We've done work for them for years. They generally don't have much in our area but they treat us well and always pay. Probably one of my favorite companies to do work for.


----------



## Zuse (Nov 17, 2012)

Thx for the info, I was wondering are they on a 30,45,60 day pay scale.


----------



## Craigslist Hack (Jun 14, 2012)

Zuse said:


> Thx for the info, I was wondering are they on a 30,45,60 day pay scale.



For us the companies that are supposed to pay on 30 are finding reasons to hold our checks. We have been getting inquiries for orders that were processed 2 months ago. I seriously had to do a CE last night for an order from November.


----------



## Zuse (Nov 17, 2012)

Craigslist Hack said:


> For us the companies that are supposed to pay on 30 are finding reasons to hold our checks. We have been getting inquiries for orders that were processed 2 months ago. I seriously had to do a CE last night for an order from November.


Spoke to our RNM today..i got my ce wavier, he said,,and where did here about that wavier, i little bird told me....lol.

Their are instituting a in-house cost estimator in late April, at their own cost. i went over his head last week and made a case for it being put in-house because of the delay in pay. Plus the reduction in pay from the new discount roll out, looks like im not the only raising hell over it, i know it wont be Repair Base. Plus they are giving us access to the trained staff to help apply our companys discounts to CE, thats if everyone working for us in the field is contractors and not employees.

I have a Hell of a story to tell you too.. they hit my insurance big time.. i mean big time. but they had their ass handed to them on a silver platter. my insurance company told them to kiss off, they said their staff is a incompetent bunch boobs..i really cant go into much detail about cus the cubical workers read these boards.. but im going to call you when i can to give you a heads up to protect yourself.

Also we were right about the regionals falling off the map, spoke to the VIP at York-Jersey about my case and he stated the claims from the regionals have gone threw the roof. The side effect is causing the Nationals to back away from the order mill paper pushers. The numbers show small company's covering states produce less liability and less turn over. A personal touch wins the day.

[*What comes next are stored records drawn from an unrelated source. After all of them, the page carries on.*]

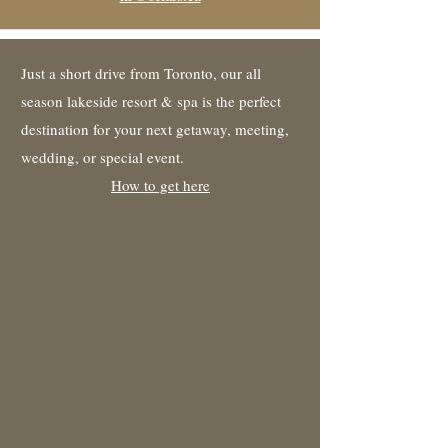
Just a short drive from Toronto, our all
season lakeside resort & spa is the perfect
destination for your next getaway, meeting,
wedding, or special event.
How to get here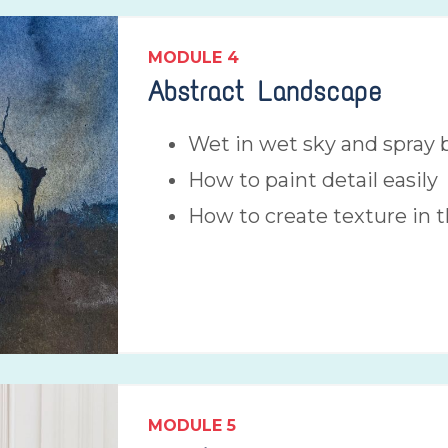
MODULE 4
Abstract Landscape
Wet in wet sky and spray b
How to paint detail easily
How to create texture in 
MODULE
5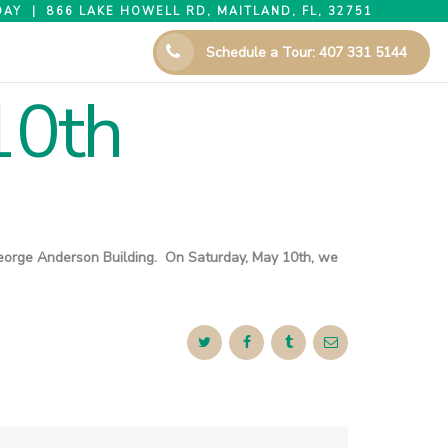
AY | 866 LAKE HOWELL RD, MAITLAND, FL, 32751
Schedule a Tour: 407 331 5144
10th
e George Anderson Building. On Saturday, May 10th, we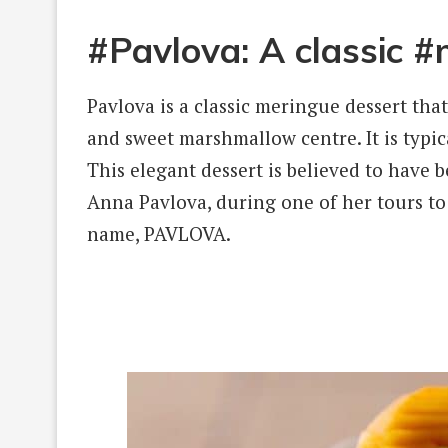
#Pavlova: A classic 
Pavlova is a classic meringue dessert that
and sweet marshmallow centre. It is typic
This elegant dessert is believed to have 
Anna Pavlova, during one of her tours to
name, PAVLOVA.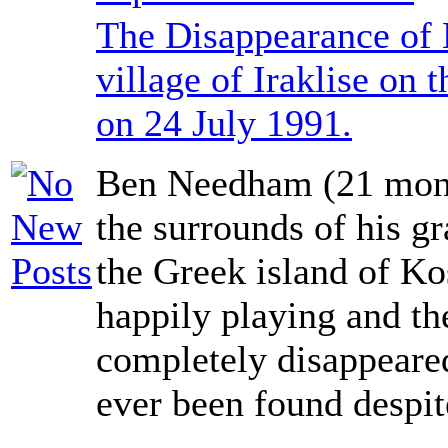
The Disappearance of
village of Iraklise on 
on 24 July 1991.
Ben Needham (21 mont
the surrounds of his g
the Greek island of K
happily playing and th
completely disappeared
ever been found despit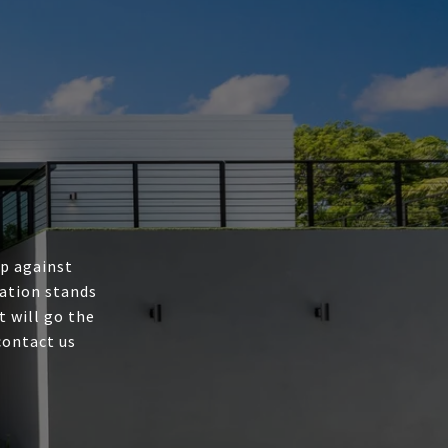
up against
ation stands
t will go the
contact us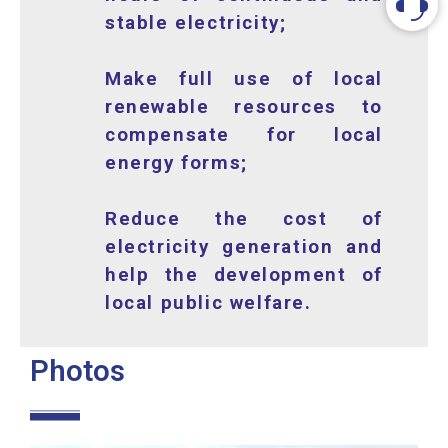
stable electricity;
Make full use of local
renewable resources to
compensate for local
energy forms;
Reduce the cost of
electricity generation and
help the development of
local public welfare.
Photos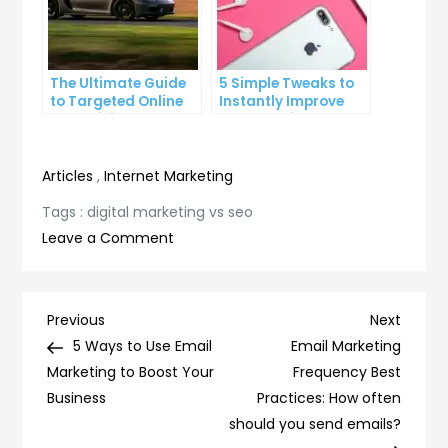
The Ultimate Guide
5 Simple Tweaks to
to Targeted Online
Instantly Improve
Advertising
Your Landing Page
Articles
,
Internet Marketing
Tags :
digital marketing vs seo
on
Leave a Comment
Digital
Marketing
vs
Post
Previous
Next
Previous
Next
SEO:
Post
Post
5 Ways to Use Email
Email Marketing
navigation
Which
Marketing to Boost Your
Frequency Best
Strategy
Business
Practices: How often
is
should you send emails?
Right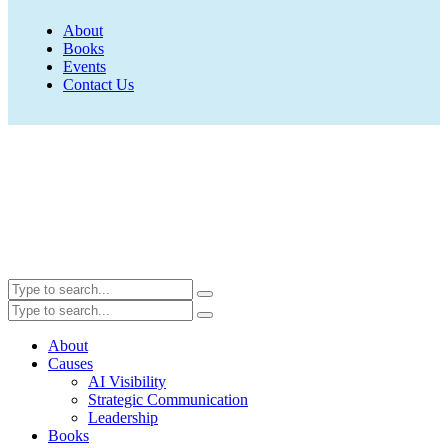
About
Books
Events
Contact Us
About
Causes
AI Visibility
Strategic Communication
Leadership
Books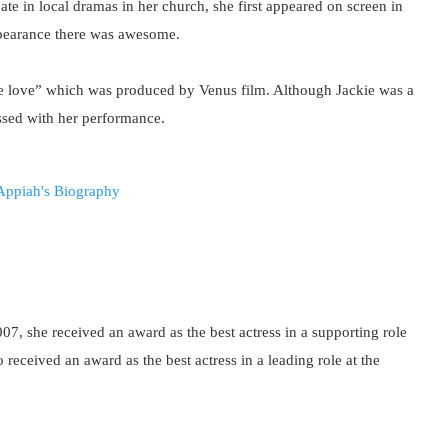
pate in local dramas in her church, she first appeared on screen in
ppearance there was awesome.
vine love” which was produced by Venus film. Although Jackie was a
essed with her performance.
007, she received an award as the best actress in a supporting role
 received an award as the best actress in a leading role at the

The Numbers never lie. I'll be in-touch.


----------



## JDRM (Apr 16, 2012)

Zuse said:


> Spoke to our RNM today..i got my ce wavier, he said,,and where did here about that wavier, i little bird told me....lol.
> 
> Their are instituting a in-house cost estimator in late April, at their own cost. i went over his head last week and made a case for it being put in-house because of the delay in pay. Plus the reduction in pay from the new discount roll out, looks like im not the only raising hell over it, i know it wont be Repair Base. Plus they are giving us access to the trained staff to help apply our companys discounts to CE, thats if everyone working for us in the field is contractors and not employees.
> 
> ...





Craigslist Hack said:


> For us the companies that are supposed to pay on 30 are finding reasons to hold our checks. We have been getting inquiries for orders that were processed 2 months ago. I seriously had to do a CE last night for an order from November.


Are you guys still using RB for CE?


----------



## Gypsos (Apr 30, 2012)

Zuse said:


> The numbers show small company's covering states produce less liability and less turn over. A personal touch wins the day.


So the guys actually doing the work actually do a better job of doing the work the right way. Go figure.


----------



## Craigslist Hack (Jun 14, 2012)

Zuse said:


> Spoke to our RNM today..i got my ce wavier, he said,,and where did here about that wavier, i little bird told me....lol.
> 
> Their are instituting a in-house cost estimator in late April, at their own cost. i went over his head last week and made a case for it being put in-house because of the delay in pay. Plus the reduction in pay from the new discount roll out, looks like im not the only raising hell over it, i know it wont be Repair Base. Plus they are giving us access to the trained staff to help apply our companys discounts to CE, thats if everyone working for us in the field is contractors and not employees.
> 
> ...


Just got off the phone with my general liability company (nautilus) and we are being audited for the last 12 months. We have had no claims so I don't know what brought this on but I think I'm just going to switch carriers.


----------